The print functions returns below:

sentence1_key sentence
sentence2_key None

I think it is the same state as the “sst2” task keys.

However, the same information remains.

[INFO|trainer.py:387] 2021-01-07 13:42:04,003 >> The following columns in the training set don't have a corresponding argument in `BertForSequenceClassification.forward` and have been ignored: id, sentenc
e.
[INFO|trainer.py:387] 2021-01-07 13:42:04,003 >> The following columns in the evaluation set don't have a corresponding argument in `BertForSequenceClassification.forward` and have been ignored: id, sente
nce.

The training starts, but I don’t know is it correctly using the data.
Does anyone have idea?

Excuse me for my frequent posting.

The Trainer is ignoring the column after the pre-processing because the model can’t read texts. It needs the input_ids, attention_mask etc. that are generated by the preprocessing. So this is not an error (it’s an info log, not a warning) but completely expected.

7 Likes

Thank you for your answer.

I’m relieved to hear that my usage didn’t cause an error.
I now understood that the original columns remain after preprocessing, then the preprocessed columns are used and the original columns are ignored as expected.

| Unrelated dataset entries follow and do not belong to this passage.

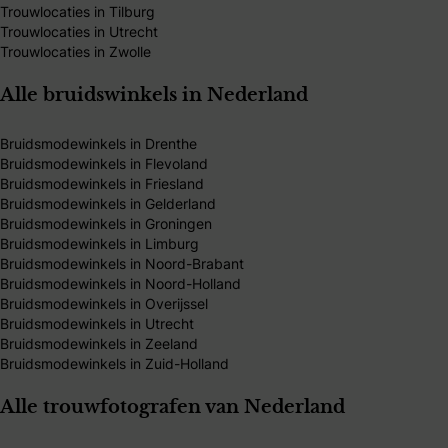
Trouwlocaties in Tilburg
Trouwlocaties in Utrecht
Trouwlocaties in Zwolle
Alle bruidswinkels in Nederland
Bruidsmodewinkels in Drenthe
Bruidsmodewinkels in Flevoland
Bruidsmodewinkels in Friesland
Bruidsmodewinkels in Gelderland
Bruidsmodewinkels in Groningen
Bruidsmodewinkels in Limburg
Bruidsmodewinkels in Noord-Brabant
Bruidsmodewinkels in Noord-Holland
Bruidsmodewinkels in Overijssel
Bruidsmodewinkels in Utrecht
Bruidsmodewinkels in Zeeland
Bruidsmodewinkels in Zuid-Holland
Alle trouwfotografen van Nederland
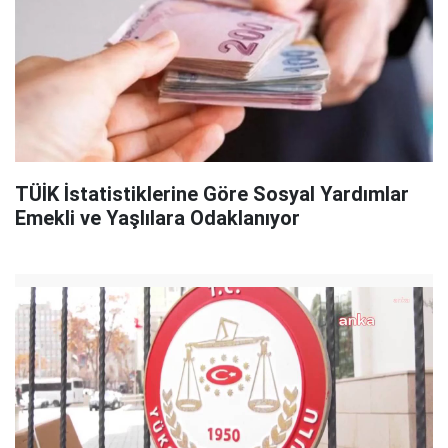
TÜİK İstatistiklerine Göre Sosyal Yardımlar
Emekli ve Yaşlılara Odaklanıyor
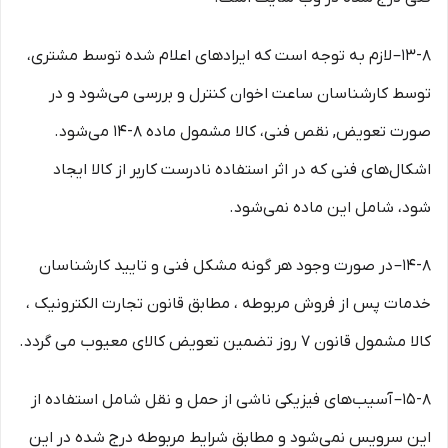
۱۳-۸– لازم به توجه است که ایرادهای اعلام شده توسط مشتری،
توسط کارشناسان ساعت اخوان کنترل و بررسی می‏‌شود و در
صورت تعویض, نقص فنی، کالا مشمول ماده ۸-۱۴ می‏‌شود.
اشکال‏‌های فنی که در اثر استفاده نادرست کاربر از کالا ایجاد
شود، شامل این ماده نمی‌‏شود.
۱۴-۸– در صورت وجود هر گونه مشکل فنی و تایید کارشناسان
خدمات پس از فروش مربوطه ، مطابق قانون تجارت الکترونیک ،
کالا مشمول قانون ۷ روز تضمین تعویض کالای معیوب می گردد.
۱۵-۸– آسیب‏‌های فیزیکی ناشی از حمل و نقل شامل استفاده از
این سرویس نمی‏‌شود و مطابق شرایط مربوطه درج شده در این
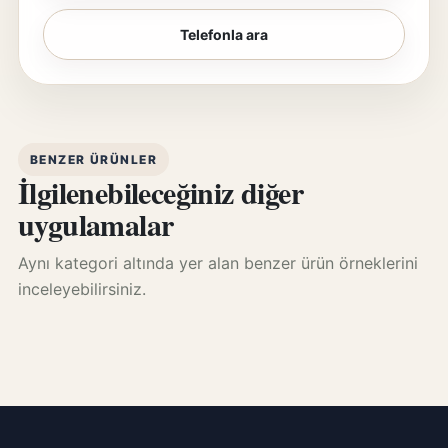
Telefonla ara
BENZER ÜRÜNLER
İlgilenebileceğiniz diğer
uygulamalar
Aynı kategori altında yer alan benzer ürün örneklerini
inceleyebilirsiniz.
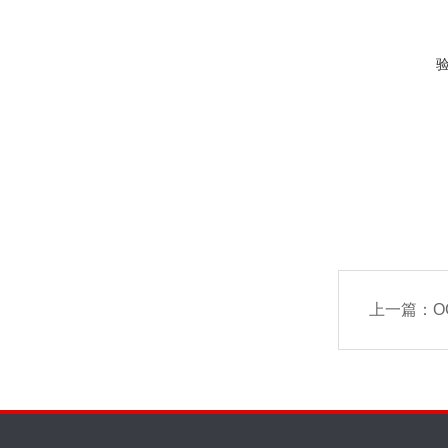
上一篇：
O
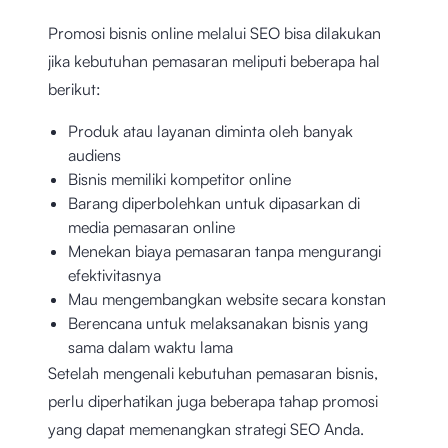
Promosi bisnis online melalui SEO bisa dilakukan
jika kebutuhan pemasaran meliputi beberapa hal
berikut:
Produk atau layanan diminta oleh banyak
audiens
Bisnis memiliki kompetitor online
Barang diperbolehkan untuk dipasarkan di
media pemasaran online
Menekan biaya pemasaran tanpa mengurangi
efektivitasnya
Mau mengembangkan website secara konstan
Berencana untuk melaksanakan bisnis yang
sama dalam waktu lama
Setelah mengenali kebutuhan pemasaran bisnis,
perlu diperhatikan juga beberapa tahap promosi
yang dapat memenangkan strategi SEO Anda.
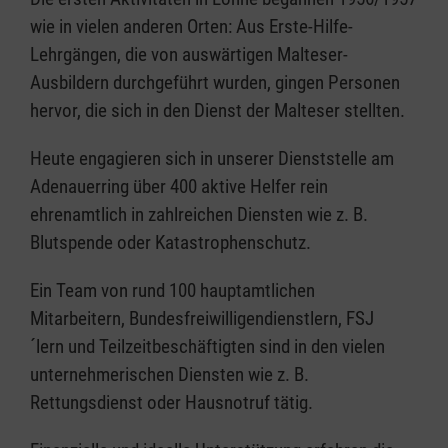
wie in vielen anderen Orten: Aus Erste-Hilfe-
Lehrgängen, die von auswärtigen Malteser-
Ausbildern durchgeführt wurden, gingen Personen
hervor, die sich in den Dienst der Malteser stellten.
Heute engagieren sich in unserer Dienststelle am
Adenauerring über 400 aktive Helfer rein
ehrenamtlich in zahlreichen Diensten wie z. B.
Blutspende oder Katastrophenschutz.
Ein Team von rund 100 hauptamtlichen
Mitarbeitern, Bundesfreiwilligendienstlern, FSJ
´lern und Teilzeitbeschäftigten sind in den vielen
unternehmerischen Diensten wie z. B.
Rettungsdienst oder Hausnotruf tätig.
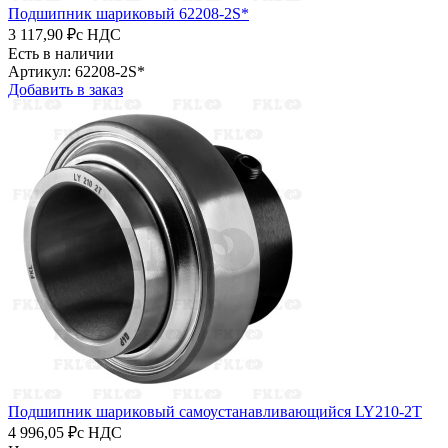
Подшипник шариковый 62208-2S*
3 117,90 ₽
с НДС
Есть в наличии
Артикул: 62208-2S*
Добавить в заказ
Подшипник шариковый самоустанавливающийся LY210-2T
4 996,05 ₽
с НДС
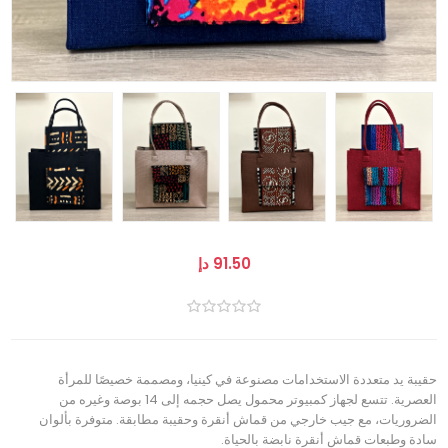
91.50 دإ
حقيبة يد متعددة الاستخدامات مصنوعة في كينيا، ومصممة خصيصًا للمرأة
العصرية. تتسع لجهاز كمبيوتر محمول يصل حجمه إلى 14 بوصة وغيره من
الضروريات، مع جيب خارجي من قماش أنقرة وحقيبة مطابقة. متوفرة بألوان
سادة وطبعات قماش أنقرة نابضة بالحياة.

It seems the preprocessing of datasets is done in the function below, and I would like to read the documentation more thoroughly to better understand the behaviors of the tokenizer (and map function).

Thank you!

    def preprocess_function(examples):
        # Tokenize the texts
        args = (
            (examples[sentence1_key],) if sentence2_key is None else (examples[sentence1_key], examples[sentence2_key])
        )
        result = tokenizer(*args, padding=padding, max_length=max_length, truncation=True)

        # Map labels to IDs (not necessary for GLUE tasks)
        if label_to_id is not None and "label" in examples:
            result["label"] = [label_to_id[l] for l in examples["label"]]
        return result

    datasets = datasets.map(preprocess_function, batched=True, load_from_cache_file=not data_args.overwrite_cache)
1 Like

@yusukemori @sgugger have you solved the problem? I’ve got this error that makes the training loss undetected.

Hi @jhonsonlee ,
Yes, the problem has been solved. There was no error in the first place, it was just me looking at the info log and getting worried, but it was working fine.

Could you please check if sentence1_key and sentence2_key are set as you expected?

What’s more, the code I used is an old one, so if you can tell me which version you are using, I may be able to examine it in more detail.